En plus d’une partie instrumentale de haut vol retranscrite par une production impeccable, Lag I Run dispose de sérieux atouts au niveau du chant. Le leader Nay Windhead livre une prestation solide, présentant une voix claire dans un registre chaleureux et sensible peu conventionnel pour le genre metal, mais qui finalement colle parfaitement à l’ambiance décalée de l’album. Mais c’est surtout au niveau des chœurs que le groupe se démarque. Les différentes harmonies vocales concoctées par Windhead et la chanteuse-choriste Krys Ricci-Joé apportent une touche de folie indéniable à l’album et ne sont pas sans rappeler un groupe comme Queen. Il est d’ailleurs fort probable que la bande de Freddie Mercury soit une influence majeure pour le groupe français ; les deux groupes partageant du moins la même envie de s’affranchir des frontières musicales.

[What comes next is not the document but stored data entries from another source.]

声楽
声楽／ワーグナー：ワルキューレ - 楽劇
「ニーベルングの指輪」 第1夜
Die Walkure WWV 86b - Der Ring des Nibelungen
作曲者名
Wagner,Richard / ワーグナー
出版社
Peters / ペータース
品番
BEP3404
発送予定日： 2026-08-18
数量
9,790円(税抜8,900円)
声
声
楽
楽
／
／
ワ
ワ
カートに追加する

Pour la suite, que dire hormis que le groupe nous emmène de surprises en surprises : du punk enjoué de "Nurble Mäs", jusqu’au passage swing de "Prowling", en passant par un rythme dantesque quasi trash metal sur la dernière partie de "Muscle Muscles". La bande atteint la parfaite synergie de ses différentes influences avec "We’re Coming Outside", titre au groove imparable porté par un phrasé et un jeu de basse en slapping digne de la belle époque des Red Hot Chili Peppers. S’ensuit un refrain qui déménage suivi d’un break jazzy et d’un final explosif.

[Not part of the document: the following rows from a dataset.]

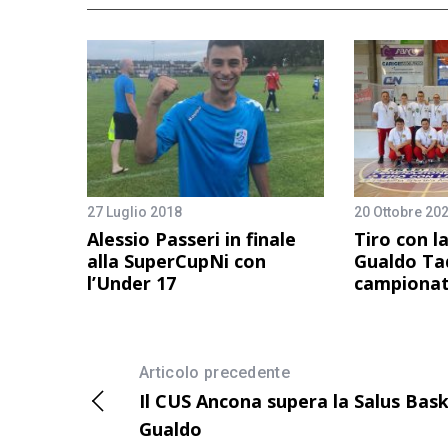
27 Luglio 2018
20 Ottobre 20
Alessio Passeri in finale
Tiro con la
alla SuperCupNi con
Gualdo Tad
l’Under 17
campionat
Articolo precedente
Il CUS Ancona supera la Salus Bas
Gualdo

Au fur et à mesure des écoutes, cet univers n’apparaît plus aussi ténébreux et abrupte qu’il ne le laissait présager. Malgré la durée relativement conséquente de l’album, le groupe parvient à maintenir l’attention grâce à une gestion du rythme réfléchie, laissant à l’auditeur le temps de reprendre son souffle et de découvrir de nouvelles facettes de la musique de Lag I Run. Ainsi, "Jardin Français" installe une ambiance apaisée et contemplative qui permet une nouvelle fois de mettre en avant la palette vocale du chanteur. Puis, c’est au tour de "To The Moon", magnifique morceau pop aux notes électroniques, de nous happer avec ses boucles mélodiques délicates et sensibles. Cette tendance lumineuse se poursuit avec le titre "Someone" - autre grand moment de cet album (décidemment, ce disque est vraiment extraordinaire !) - avec sa première partie euphorique laissant peu à peu place à un déchainement instrumental et à plusieurs breaks inspirés.

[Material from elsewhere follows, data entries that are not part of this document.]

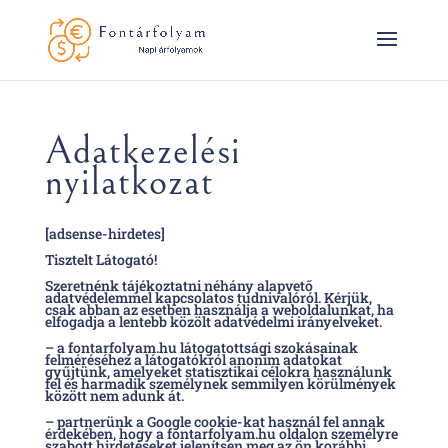
Adatkezelési
nyilatkozat
[adsense-hirdetes]
Tisztelt Látogató!
Szeretnénk tájékoztatni néhány alapvető
adatvédelemmel kapcsolatos tudnivalóról. Kérjük,
csak abban az esetben használja a weboldalunkat, ha
elfogadja a lentebb közölt adatvédelmi irányelveket.
– a fontarfolyam.hu látogatottsági szokásainak
felméréséhez a látogatókról anonim adatokat
gyűjtünk, amelyeket statisztikai célokra használunk
fel és harmadik személynek semmilyen körülmények
között nem adunk át.
– partnerünk a Google cookie-kat használ fel annak
érdekében, hogy a fontarfolyam.hu oldalon személyre
szabott hirdetéseket jelenítsen meg az ön korábbi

Vagrant Sleepers est une totale réussite et une sortie majeure pour le rock hexagonal. Une œuvre rêveuse d’une grande richesse qui malgré sa complexité et son côté loufoque se montre particulièrement accessible et addictive. L’auditeur pourra vagabonder à son gré dans un univers à première vue inhospitalier, mais qui se révèle finalement chaleureux et majestueux pour peu qu’on prenne le temps de le découvrir. Une légende raconte que la porte vers le royaume de Lag I Run ne se présente qu’une fois par décennie à ceux qui se montreront assez aventureux. Fort heureusement, il ne s’agit que d’une légende, et nous espérons revoir très vite le groupe français en concert, suivi d’un éventuel nouvel album.